Bauer has not been arrested or charged. In the event the investigation remains ongoing at the time of the hearing, any testimony Bauer might provide could be used against him in a potential criminal case, said Chloe Wolman, a Los Angeles family law attorney. She said she has advised clients in similar situations not to testify in hearings involving restraining orders.
“It would be malpractice on our part,” she said, “not to ensure that our client was absolutely not going to be prosecuted.”
Though Bauer’s attorneys could “refute and defend him against the allegations” at the hearing, their arguments would not be considered as evidence, veteran family law attorney Lynn Soodik said.
In her request for the restraining order, Bauer’s accuser provided a written statement under penalty of perjury. Soodik said she can be questioned about that statement, or about any of her text messages. If Bauer were to submit a similar written statement, he too could be questioned about it in court.

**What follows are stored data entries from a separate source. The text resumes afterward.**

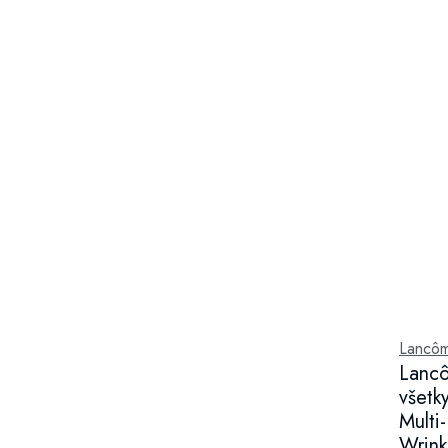
Lancô
Lanc
všetk
Multi-
Wrink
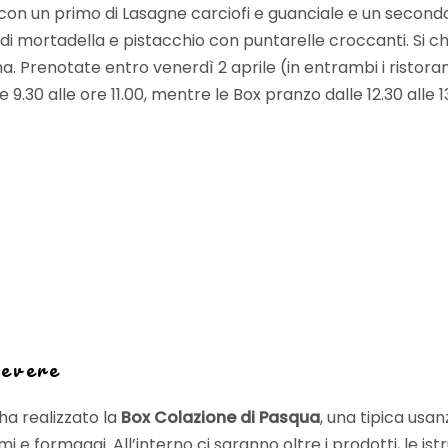
a con un primo di Lasagne carciofi e guanciale e un secondo
 mortadella e pistacchio con puntarelle croccanti. Si chi
a. Prenotate entro venerdì 2 aprile (in entrambi i ristoran
.30 alle ore 11.00, mentre le Box pranzo dalle 12.30 alle 13
evere
ha realizzato la
Box Colazione di Pasqua
, una tipica us
 e formaggi. All’interno ci saranno oltre i prodotti, le istru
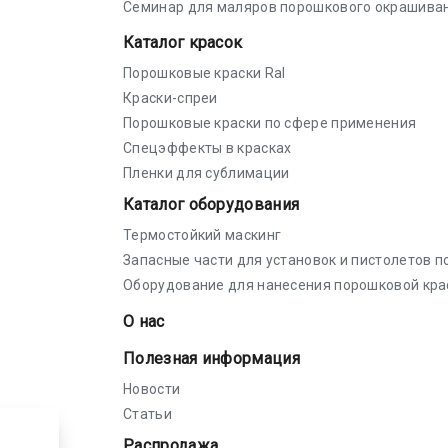
Семинар для маляров порошкового окрашива
Каталог красок
Порошковые краски Ral
Краски-спреи
Порошковые краски по сфере применения
Спецэффекты в красках
Пленки для сублимации
Каталог оборудования
Термостойкий маскинг
Запасные части для установок и пистолетов 
Оборудование для нанесения порошковой кра
О нас
Полезная информация
Новости
Статьи
Распродажа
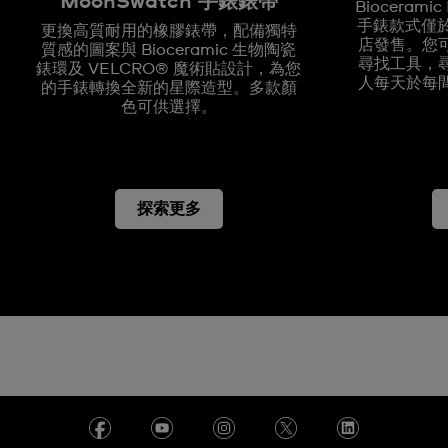
MoonSwatch 手錶錶帶
Biocerami
手錶款式僅於全
更換高質耐用的橡膠錶帶，配備獨特
店發售。您
質感的圖案與 Bioceramic 生物陶瓷
尋找工具，
錶環及 VELCRO® 魔術貼設計，為您
人每天於每
的手錶轉換全新的星際造型。多款顏
色可供選擇。
探索更多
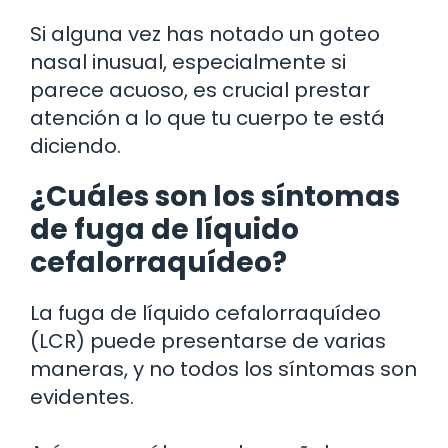
Si alguna vez has notado un goteo
nasal inusual, especialmente si
parece acuoso, es crucial prestar
atención a lo que tu cuerpo te está
diciendo.
¿Cuáles son los síntomas
de fuga de líquido
cefalorraquídeo?
La fuga de líquido cefalorraquídeo
(LCR) puede presentarse de varias
maneras, y no todos los síntomas son
evidentes.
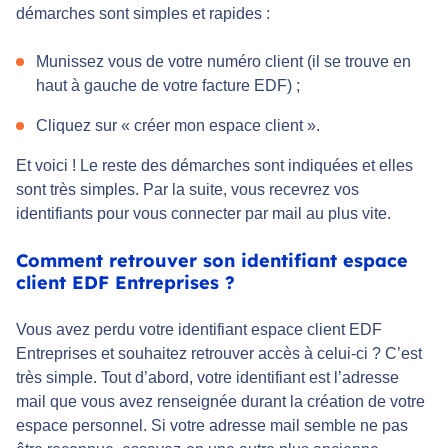
démarches sont simples et rapides :
Munissez vous de votre numéro client (il se trouve en
haut à gauche de votre facture EDF) ;
Cliquez sur « créer mon espace client ».
Et voici ! Le reste des démarches sont indiquées et elles
sont très simples. Par la suite, vous recevrez vos
identifiants pour vous connecter par mail au plus vite.
Comment retrouver son identifiant espace
client EDF Entreprises ?
Vous avez perdu votre identifiant espace client EDF
Entreprises et souhaitez retrouver accès à celui-ci ? C’est
très simple. Tout d’abord, votre identifiant est l’adresse
mail que vous avez renseignée durant la création de votre
espace personnel. Si votre adresse mail semble ne pas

“The only way anything can come up about what he thought is from him,” Soodik said.
Bauer has the right to ask that the hearing be delayed. Because a request for a restraining order is a civil action, Wolman said, Bauer’s attorneys could use the extra time to depose the woman, in the process buying time to see if the Los Angeles County district attorney decides to charge Bauer.
Bauer also could agree to the restraining order while continuing to dispute the woman’s allegations, Soodik said. In his statement last week, Bauer’s agent Jon Fetterolf said the woman and Bauer “have not corresponded in over a month and have not seen each other in over six weeks.”
Bauer’s representatives did not respond to a message seeking comment for this story.